Parents reflect upon their son’s life |

Parents reflect upon their son’s life

Rob Bhatt

From the base of Kirkwood Ski Resort, Annette Sidon fondly recalls teaching her son to ski 25 years ago by taking him to the top of “the Wall.”

Skiing close to her son Gregory, age 4 at the time, the two made their way down for what would be one of the many runs that would fill Gregory Sidon’s life with pleasure.

Even after Gregory Sidon lost his eyesight and suffered kidney failure at age 20 during a bout with lupus, the young man’s love for skiing only died when he himself passed away last September.

Sidon, who would have turned 28 last December, lived most of his life in South Lake Tahoe, even after his parents moved away prior to the final, painful seven years of his life.

Sidon’s mother and stepfather, Elias Sidon, last month presented a plaque to Kirkwood to commemorate the resort’s contributions to their son’s final years of life.

Kirkwood, in conjunction with Discovery Blind Sports, allowed Sidon to continue skiing despite visual impairments that limited his eyesight to about two feet.

“(Skiing) was his life,” his mother said. “That’s what he lived for.”

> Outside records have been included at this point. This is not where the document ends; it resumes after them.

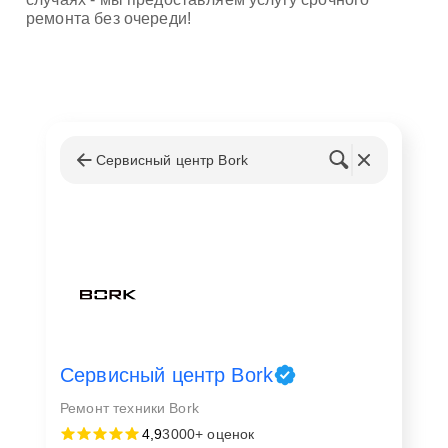
ремонта без очереди!
Сервисный центр Bork
Сервисный центр Bork
Ремонт техники Bork
4,9
3000+ оценок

Annette and Elias Sidon, who adopted Gregory, spent some time at the resort Saturday reflecting upon their son’s life.

Annette Sidon is working on a book about her son titled “Do You Hear the Howling.”

The title is a metaphor for the sound of the wind that a skier hears when he or she cascades down a slope, she said.

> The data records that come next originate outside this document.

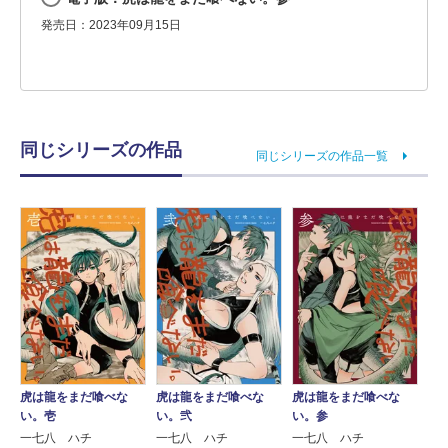
発売日：2023年09月15日
同じシリーズの作品
同じシリーズの作品一覧
虎は龍をまだ喰べな
虎は龍をまだ喰べな
虎は龍をまだ喰べな
い。参
い。壱
い。弐
一七八 ハチ
一七八 ハチ
一七八 ハチ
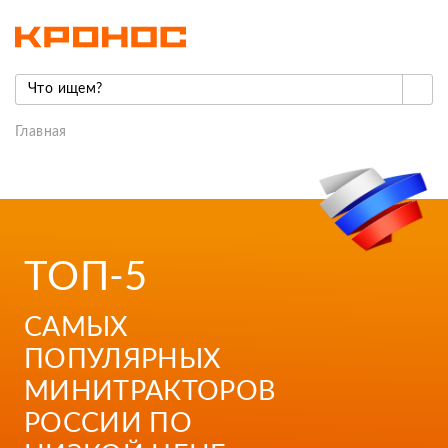
Главная
ТОП-5
САМЫХ
ПОПУЛЯРНЫХ
МИНИТРАКТОРОВ
РОССИИ ПО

It also refers to the howling of a wolf, just as the word “lupus” is Latin for “wolf.”

In his mother’s eyes, Gregory Sidon howled like a wolf by standing in defiance to the ailments that eventually claimed him.

During the 15 years prior to his death, Sidon spent about half his time in hospitals, being treated for seizures, kidney problems and other ailments associated with the disease.

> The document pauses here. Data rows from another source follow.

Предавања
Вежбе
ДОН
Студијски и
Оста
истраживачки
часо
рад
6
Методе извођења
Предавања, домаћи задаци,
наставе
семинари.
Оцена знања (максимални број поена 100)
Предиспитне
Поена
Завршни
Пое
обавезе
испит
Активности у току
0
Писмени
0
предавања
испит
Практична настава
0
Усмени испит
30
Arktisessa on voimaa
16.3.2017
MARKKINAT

In between these hospital stays, Sidon remained active. In the summer, he camped and waterskied with friends, and even rode his bicycle into town despite limited eyesight.

But it was downhill skiing that he really lived for.

“(Skiing) gave him something to look forward to,” his mother said.

Lupus patients suffer abnormalities caused by reactions in their immune systems. The disease slowly attacks internal organs.

In Sidon’s case, failure to take medicine on a timely basis in 1989 caused his blood pressure to rise so drastically that it caused his eyes to virtually burst, his mother explained. At about the same time, he suffered a heart attack and kidney failure.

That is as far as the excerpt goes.